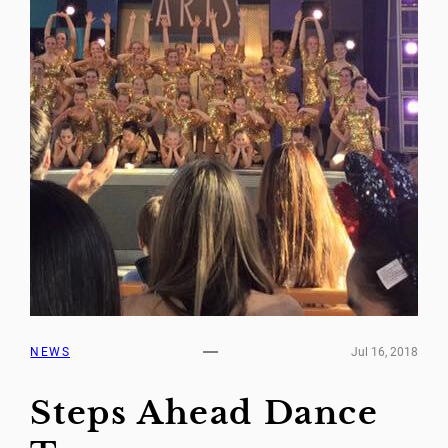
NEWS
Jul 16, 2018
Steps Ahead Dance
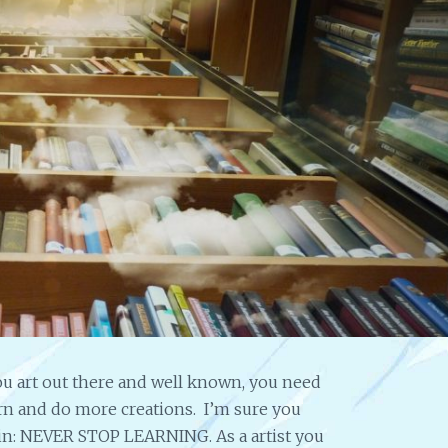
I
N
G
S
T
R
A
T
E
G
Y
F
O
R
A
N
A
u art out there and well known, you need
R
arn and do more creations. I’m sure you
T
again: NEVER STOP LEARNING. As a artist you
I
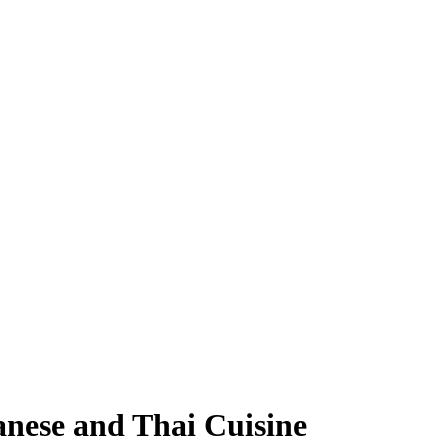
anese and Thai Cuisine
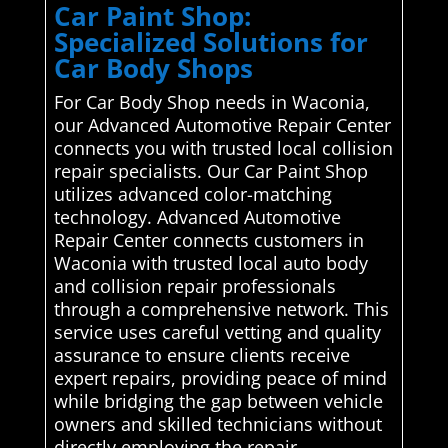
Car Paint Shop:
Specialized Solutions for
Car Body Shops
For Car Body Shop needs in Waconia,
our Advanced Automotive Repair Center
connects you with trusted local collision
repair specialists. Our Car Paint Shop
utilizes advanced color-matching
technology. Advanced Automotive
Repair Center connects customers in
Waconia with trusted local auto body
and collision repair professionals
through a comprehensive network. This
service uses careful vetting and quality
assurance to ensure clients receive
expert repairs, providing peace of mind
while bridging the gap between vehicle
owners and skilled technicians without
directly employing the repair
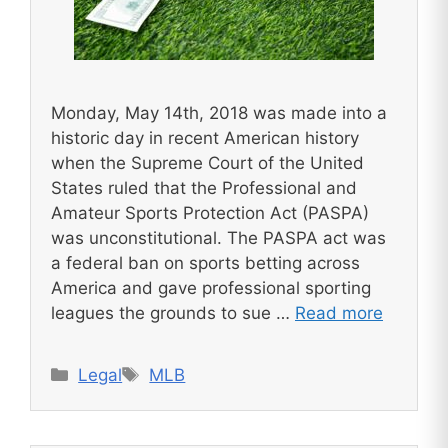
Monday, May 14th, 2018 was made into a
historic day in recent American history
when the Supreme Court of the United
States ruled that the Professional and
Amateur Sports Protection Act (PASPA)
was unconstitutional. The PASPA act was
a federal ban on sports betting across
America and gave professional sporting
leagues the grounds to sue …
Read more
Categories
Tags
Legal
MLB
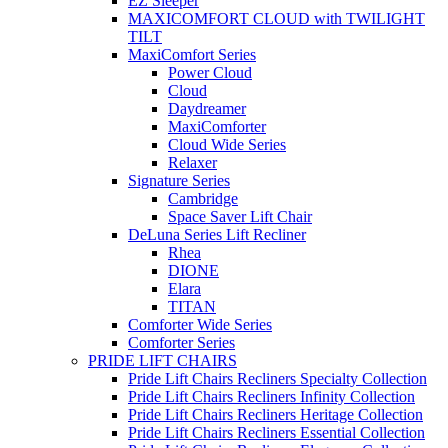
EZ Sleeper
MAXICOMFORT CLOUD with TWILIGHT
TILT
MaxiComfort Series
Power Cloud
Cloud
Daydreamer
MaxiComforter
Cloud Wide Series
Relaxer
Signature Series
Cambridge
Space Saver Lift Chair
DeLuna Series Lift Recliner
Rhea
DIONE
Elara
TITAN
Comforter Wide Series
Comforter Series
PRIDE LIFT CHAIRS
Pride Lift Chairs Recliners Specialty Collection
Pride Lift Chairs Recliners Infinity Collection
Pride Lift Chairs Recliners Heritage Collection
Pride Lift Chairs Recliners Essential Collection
= = = = =
All lines above that contain "PASPA" are required in the answer.

Amateur Sports Protection Act (PASPA)
was unconstitutional. The PASPA act was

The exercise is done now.